Die Sowjetunion bestätigte allerdings die Unterschrift ihres Vertreters in Reims nicht und bestand auf der Unterzeichnung einer weiteren Kapitulationserklärung durch das Oberkommando der Wehrmacht und die Befehlshaber der deutschen Teilstreitkräfte. Diese „Ratifizierung“ erfolgte am 9. Mai um 00:16 Uhr (02:16 Uhr Moskauer Zeit) am Sitz des Oberkommandieren der Roten Armee in Deutschland, Marschall Georgi Schukow, in Berlin-Karlshorst. In Russland und verbündeten Staaten wird der Tag des Kriegsendes daher am 9. Mai begangen.
Besiegt oder befreit?
In der Bundesrepublik Deutschland wird des Datums erst seit der Rede des damaligen Bundespräsidenten Richard Weizsäcker vor dem Bundestag 1985 und zu runden Jahrestagen in größerem Rahmen gedacht. Weizsäcker ergriff mit der Aussage, Deutschland sei an diesem Tag vom Nationalsozialismus befreit worden, Partei in einem langdauernden Historikerstreit darüber, ob man als Land besiegt oder befreit worden sei. Beide Positionen hatten auch Implikationen für die Frage nach der Schuld der Deutschen als Volk am 2. Weltkrieg – ob sie also eher Opfer oder Mittäter des Nationalsozialismus gewesen seien. Die Diskussion über die Nuancen dazwischen setzt sich bis heute fort.
Der aktuelle 80. Jahrestag ist, wie schon der 75., nur in Berlin außerordentlicher gesetzlicher Feiertag. Hier kam auch der Bundestag zu einer Gedenksitzung zusammen. Bundespräsident Frank Walter Steinmeier bezeichnete den Zweiten Weltkrieg als „nichts als ein endloses Grauen“. Es seien Deutsche gewesen, „die nicht willens und nicht fähig waren, selber das Joch des NS-Regimes abzuwerfen“. Steinmeier erinnerte an die Leistungen der Alliierten und Widerstandsbewegungen. Dabei erwähnte er auch den Beitrag der Roten Armee, verurteilte aber den russischen Angriffskrieg gegen die Ukraine. Zum Schluss rief er dazu auf, die seit dem Kriegende gewonnene Freiheit und Demokratie zu schützen.

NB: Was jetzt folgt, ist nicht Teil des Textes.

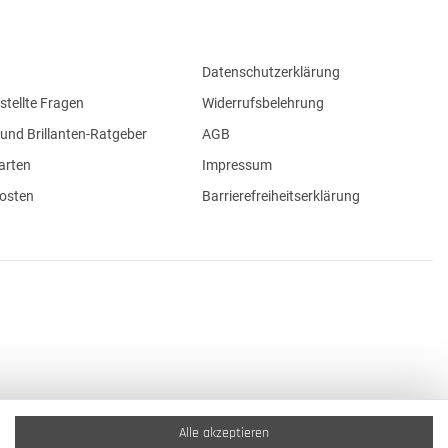
Datenschutzerklärung
stellte Fragen
Widerrufsbelehrung
und Brillanten-Ratgeber
AGB
arten
Impressum
osten
Barrierefreiheitserklärung
Alle akzeptieren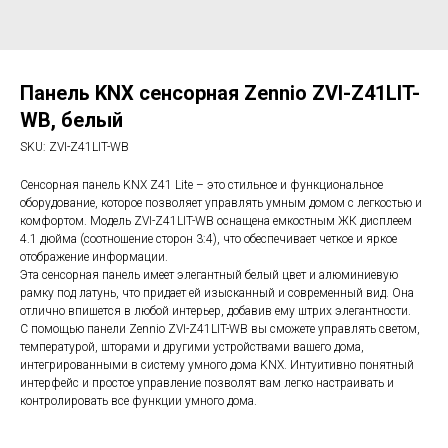
Панель KNX сенсорная Zennio ZVI-Z41LIT-
WB, белый
SKU:
ZVI-Z41LIT-WB
Сенсорная панель KNX Z41 Lite – это стильное и функциональное
оборудование, которое позволяет управлять умным домом с легкостью и
комфортом. Модель ZVI-Z41LIT-WB оснащена емкостным ЖК дисплеем
4.1 дюйма (соотношение сторон 3:4), что обеспечивает четкое и яркое
отображение информации.
Эта сенсорная панель имеет элегантный белый цвет и алюминиевую
рамку под латунь, что придает ей изысканный и современный вид. Она
отлично впишется в любой интерьер, добавив ему штрих элегантности.
С помощью панели Zennio ZVI-Z41LIT-WB вы сможете управлять светом,
температурой, шторами и другими устройствами вашего дома,
интегрированными в систему умного дома KNX. Интуитивно понятный
интерфейс и простое управление позволят вам легко настраивать и
контролировать все функции умного дома.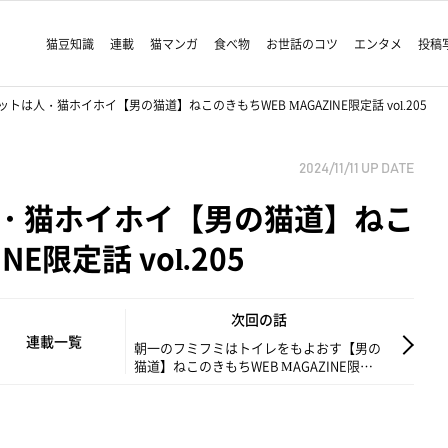
猫豆知識
連載
猫マンガ
食べ物
お世話のコツ
エンタメ
投稿
トは人・猫ホイホイ【男の猫道】ねこのきもちWEB MAGAZINE限定話 vol.205
2024/11/11
UP DATE
・猫ホイホイ【男の猫道】ねこ
NE限定話 vol.205
次回の話
連載一覧
朝一のフミフミはトイレをもよおす【男の
猫道】ねこのきもちWEB MAGAZINE限定
話 vol.206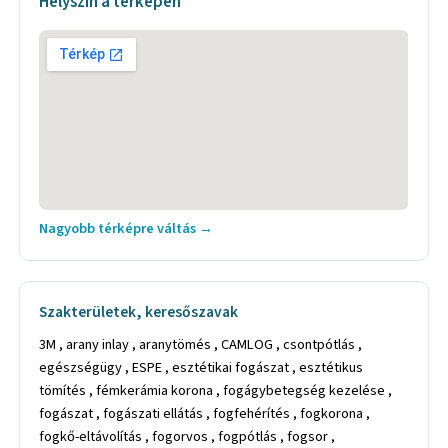
Helyszín a térképen
Nagyobb térképre váltás →
Szakterületek, keresőszavak
3M , arany inlay , aranytömés , CAMLOG , csontpótlás ,
egészségügy , ESPE , esztétikai fogászat , esztétikus
tömítés , fémkerámia korona , fogágybetegség kezelése ,
fogászat , fogászati ellátás , fogfehérítés , fogkorona ,
fogkő-eltávolítás , fogorvos , fogpótlás , fogsor ,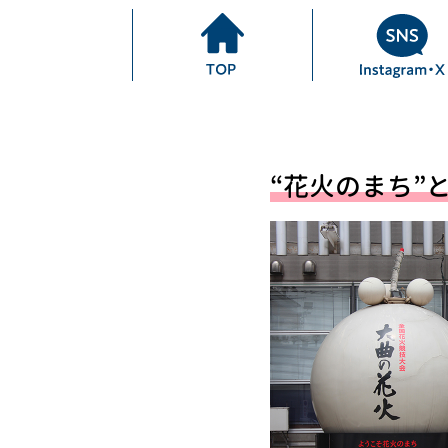
“花火のまち”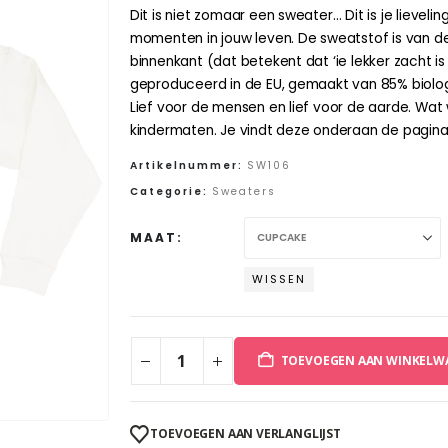
Dit is niet zomaar een sweater… Dit is je lieveli
momenten in jouw leven. De sweatstof is van d
binnenkant (dat betekent dat ‘ie lekker zacht 
geproduceerd in de EU, gemaakt van 85% biolo
Lief voor de mensen en lief voor de aarde. Wat w
kindermaten. Je vindt deze onderaan de pagina.
Artikelnummer:
SW106
Categorie:
Sweaters
MAAT
WISSEN
TOEVOEGEN AAN WINKELW
TOEVOEGEN AAN VERLANGLIJST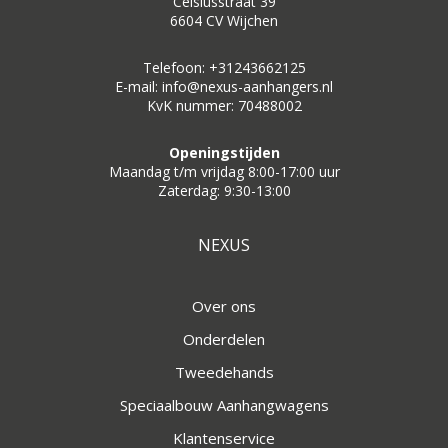
Celsiusstraat 39
6604 CV Wijchen
Telefoon: +31243662125
E-mail: info@nexus-aanhangers.nl
KvK nummer: 70488002
Openingstijden
Maandag t/m vrijdag 8:00-17:00 uur
Zaterdag: 9:30-13:00
NEXUS
Over ons
Onderdelen
Tweedehands
Speciaalbouw Aanhangwagens
Klantenservice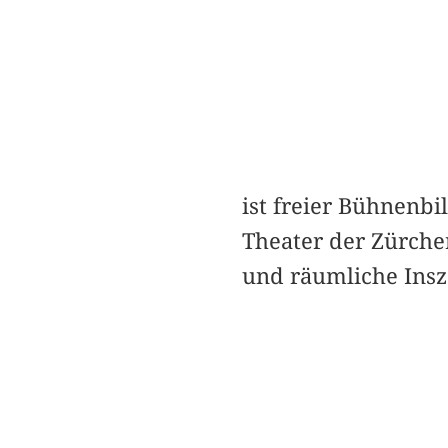
ist freier Bühnenbi
Theater der Zürche
und räumliche Insz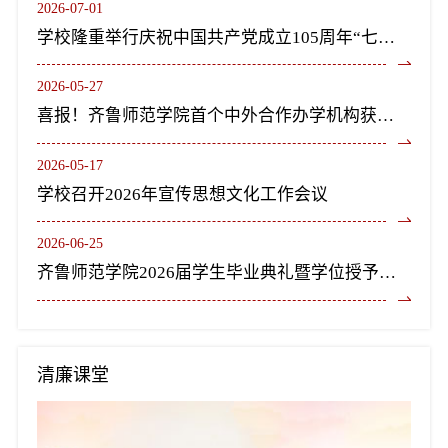
2026-07-01
学校隆重举行庆祝中国共产党成立105周年“七一”表彰大会暨《长歌尽美》艺术党课
2026-05-27
喜报！齐鲁师范学院首个中外合作办学机构获教育部正式批复设立
2026-05-17
学校召开2026年宣传思想文化工作会议
2026-06-25
齐鲁师范学院2026届学生毕业典礼暨学位授予仪式隆重举行
清廉课堂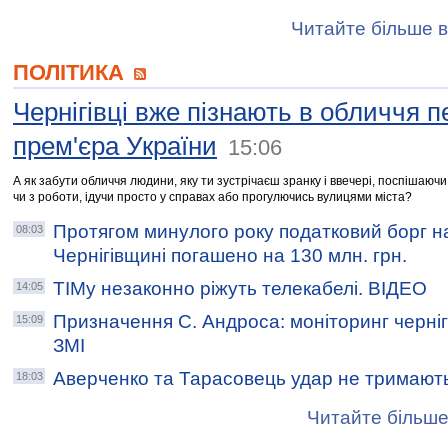
Читайте більше в
ПОЛІТИКА
Чернігівці вже пізнають в обличчя п
прем'єра України
15:06
А як забути обличчя людини, яку ти зустрічаєш зранку і ввечері, поспішаюч
чи з роботи, ідучи просто у справах або прогулючись вулицями міста?
Протягом минулого року податковий борг н
08:03
Чернігівщині погашено на 130 млн. грн.
ТІМу незаконно ріжуть телекабелі. ВІДЕО
14:05
Призначення С. Андроса: моніторинг черніг
15:09
ЗМІ
Аверченко та Тарасовець удар не тримают
18:03
Читайте більше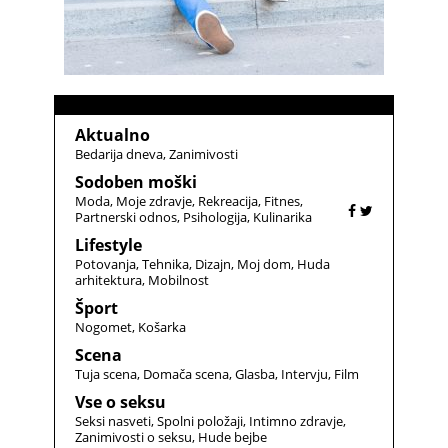
Aktualno
Bedarija dneva
Zanimivosti
Sodoben moški
Moda
Moje zdravje
Rekreacija
Fitnes
Partnerski odnos
Psihologija
Kulinarika
Lifestyle
Potovanja
Tehnika
Dizajn
Moj dom
Huda
arhitektura
Mobilnost
Šport
Nogomet
Košarka
Scena
Tuja scena
Domača scena
Glasba
Intervju
Film
Vse o seksu
Seksi nasveti
Spolni položaji
Intimno zdravje
Zanimivosti o seksu
Hude bejbe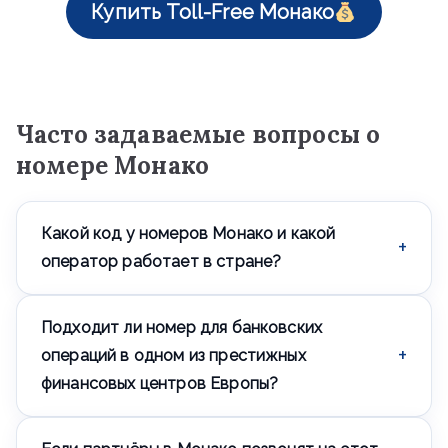
Купить Toll-Free Монако
Часто задаваемые вопросы о
номере Монако
Какой код у номеров Монако и какой
оператор работает в стране?
Номера Монако начинаются с +377. Основной
Подходит ли номер для банковских
оператор — Monaco Telecom, обеспечивающий
связь на всей территории княжества.
операций в одном из престижных
финансовых центров Европы?
Да — Монако один из наиболее престижных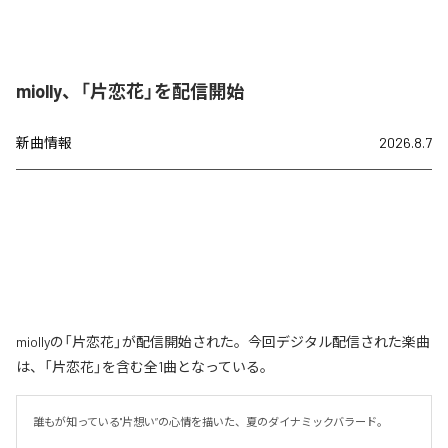
miolly、「片恋花」を配信開始
新曲情報
2026.8.7
miollyの「片恋花」が配信開始された。今回デジタル配信された楽曲
は、「片恋花」を含む全1曲となっている。
誰もが知っている"片想い”の心情を描いた、夏のダイナミックバラード。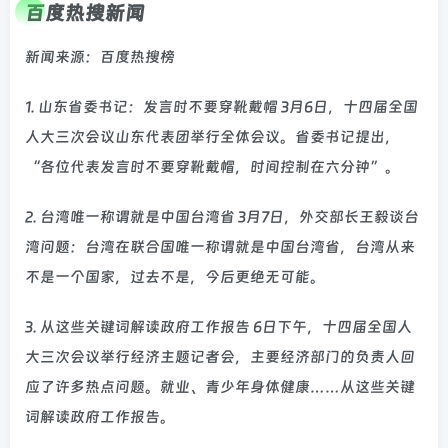
百度热搜新闻
新闻来源：百度热搜榜
1. 山东省委书记：发言时不要穿靴戴帽 3月6日，十四届全国
人大三次会议山东代表团举行全体会议。省委书记提出，
“各位代表发言时不要穿靴戴帽，时间控制在六分钟”。
2. 台湾唯一称谓就是中国台湾省 3月7日，外交部长王毅谈台
湾问题：台湾在联合国唯一称谓就是中国台湾省，台湾从来
不是一个国家，过去不是，今后更绝无可能。
3. 从这些关键词解读政府工作报告 6日下午，十四届全国人
大三次会议举行经济主题记者会，主要经济部门的负责人回
应了许多热点问题。就业、青少年身体健康……从这些关键
词解读政府工作报告。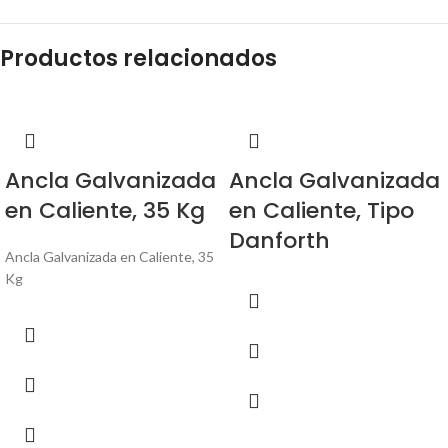
Productos relacionados
Ancla Galvanizada
Ancla Galvanizada
en Caliente, 35 Kg
en Caliente, Tipo
Danforth
Ancla Galvanizada en Caliente, 35
Kg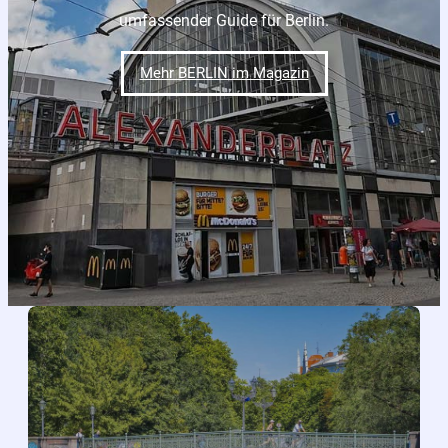
umfassender Guide für Berlin.
Mehr BERLIN im Magazin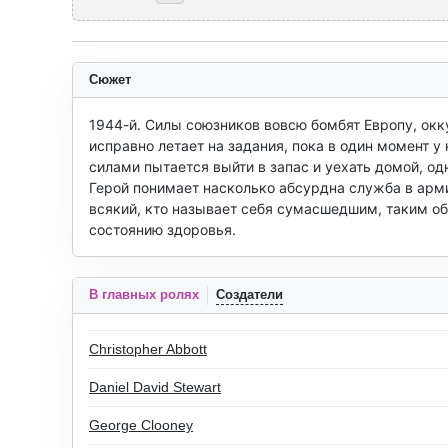
Сюжет
1944-й. Силы союзников вовсю бомбят Европу, ок
исправно летает на задания, пока в один момент у 
силами пытается выйти в запас и уехать домой, о
Герой понимает насколько абсурдна служба в армии
всякий, кто называет себя сумасшедшим, таким о
состоянию здоровья.
В главных ролях
Создатели
Christopher Abbott
Daniel David Stewart
George Clooney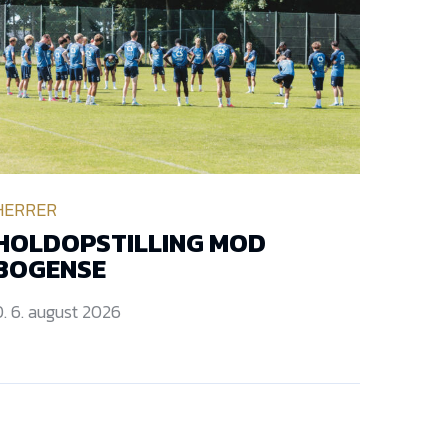
HERRER
HOLDOPSTILLING MOD
BOGENSE
. 6. august 2026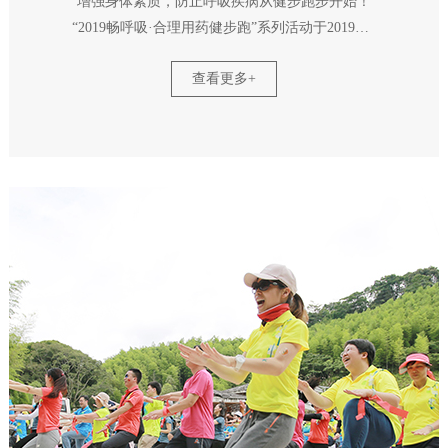
增强身体素质，防止呼吸疾病从健步跑步开始！
“2019畅呼吸·合理用药健步跑”系列活动于2019年4
月广州海珠国家湿地公园举办， 此次活动激发和
查看更多+
引导广大药师们的社会责任感，促进药学专家之间
的学术交流， 同时加强药学工作者对于药学管理
的重视，提升合理用药。 本次活动设置5Km健步
跑，起点设置丰富的补给点、装备站。 中途设置
闯关任务，一场智力与速度的融合！ 倡导健康生
活理念，呼吁关注呼吸健康，国药健儿们在行动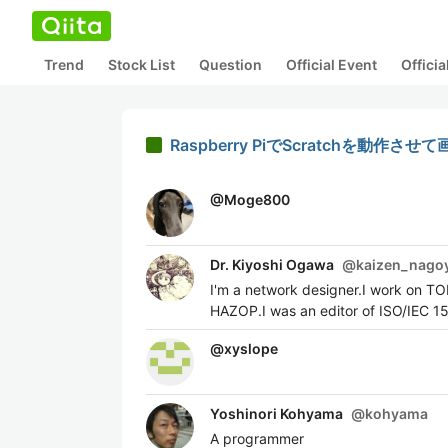
Trend
Stock List
Question
Official Event
Offici
Raspberry PiでScratchを動作
@
Moge800
Dr. Kiyoshi Ogawa
@
kaizen_nago
I'm a network designer.I work on T
HAZOP.I was an editor of ISO/IEC 1
@
xyslope
Yoshinori Kohyama
@
kohyama
A programmer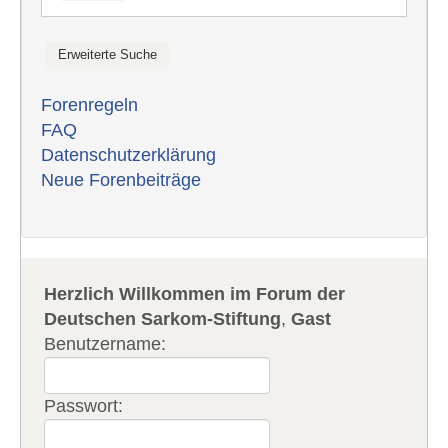
Forenregeln
FAQ
Datenschutzerklärung
Neue Forenbeiträge
Herzlich Willkommen im Forum der
Deutschen Sarkom-Stiftung
,
Gast
Benutzername:
Passwort: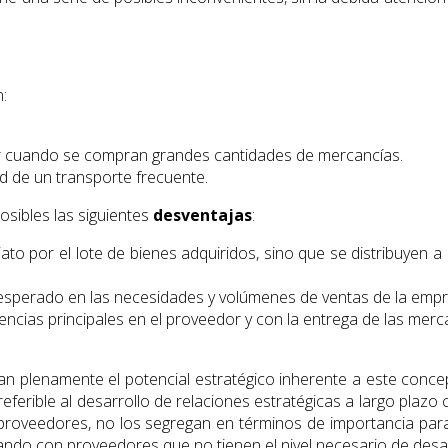
:
r cuando se compran grandes cantidades de mercancías.
d de un transporte frecuente.
sibles las siguientes
desventajas
:
o por el lote de bienes adquiridos, sino que se distribuyen a 
nesperado en las necesidades y volúmenes de ventas de la em
encias principales en el proveedor y con la entrega de las me
 plenamente el potencial estratégico inherente a este concept
referible al desarrollo de relaciones estratégicas a largo pl
oveedores, no los segregan en términos de importancia para s
ando con proveedores que no tienen el nivel necesario de desarr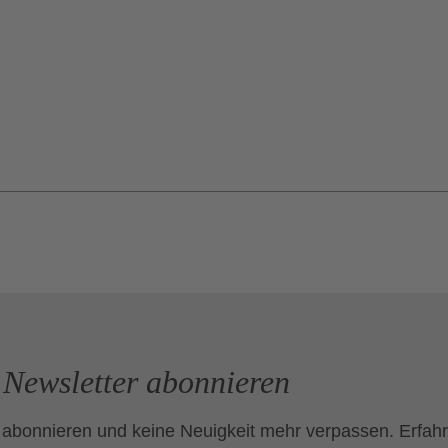
Newsletter abonnieren
 abonnieren und keine Neuigkeit mehr verpassen. Erfahr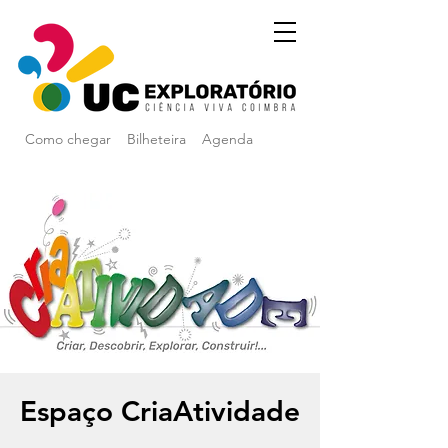
Como chegar
Bilheteira
Agenda
Espaço CriaAtividade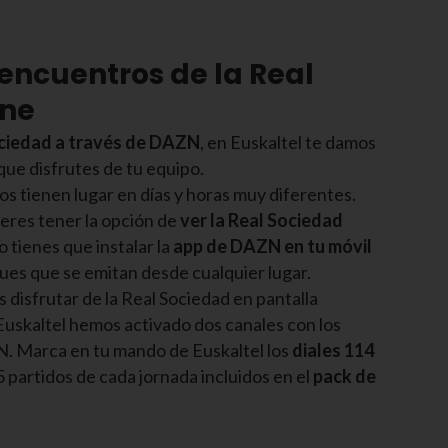
encuentros de la Real
ine
ciedad a través de DAZN
, en Euskaltel te damos
 que disfrutes de tu equipo.
s tienen lugar en días y horas muy diferentes.
eres tener la opción de
ver la Real Sociedad
o tienes que instalar la
app de DAZN en tu móvil
ues que se emitan desde cualquier lugar.
s disfrutar de la Real Sociedad en pantalla
uskaltel hemos activado dos canales con los
. Marca en tu mando de Euskaltel los
diales 114
5 partidos de cada jornada incluidos en el
pack de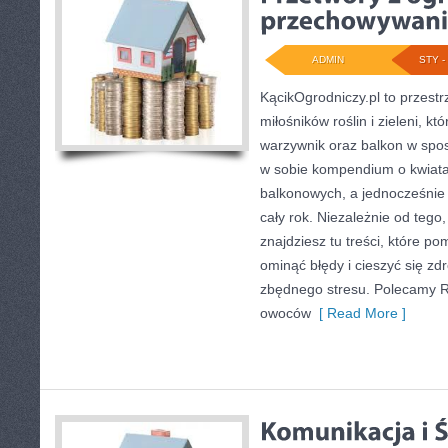
ADMIN
STY - 
KącikOgrodniczy.pl to przest
miłośników roślin i zieleni, k
warzywnik oraz balkon w spo
w sobie kompendium o kwiata
balkonowych, a jednocześnie i
cały rok. Niezależnie od tego
znajdziesz tu treści, które p
ominąć błędy i cieszyć się zd
zbędnego stresu. Polecamy 
owoców
[ Read More ]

Feiern zum Kriegsende bei den Siegern
In Moskau steht die morgige traditionelle Militärparade zur Feier des Sieges über Deutschland ebenfalls im Schatten des Ukrainekriegs. Der russische Präsident Wladimir Putin hat dazu einen dreitägigen Waffenstillstand ausgerufen. Der offensichtliche Grund ist, die Teilnahme internationaler Staatsgäste und die damit verbundene Demonstration von Anerkennung seines Regimes nicht zu gefährden. In Kiew, wohin Staatsgäste wegen der Bedrohungslage schon seit drei Jahren per Zug fahren müssen, stieß das erwartbar nicht auf Gegenliebe. Zu Wochenbeginn startete die Ukraine neue Drohnenangriffe auf Moskau, die zwar nur minimale Schäden verursachten, aber zur Schließung aller Moskauer Flughäfen führten.
In den USA hat Präsident Donald Trump kürzlich erklärt, den bisherigen „Victory in Europe (VE) Day“ als gesetzlichen „Victory Day for World War II“ etablieren zu wollen und bei dieser Gelegenheit auch den „Veterans Day“ am 11. November in „Victory Day for World War I“ umzubenennen. Beides stieß auf scharfe Kritik von Historikern und Veteranen. Diese wiesen darauf hin, dass der 2. Weltkrieg im Pazifik nach dem 8. Mai noch mehrere Monate mit großen Verlusten andauerte, und der ursprüngliche „Armistice Day“ zur Feier des Waffenstillstands im 1. Weltkrieg bewusst auf die Würdigung aller US-Veteranen ausgedehnt worden sei. Offizielle Schritte zu Umbenennungen sind nicht erfolgt.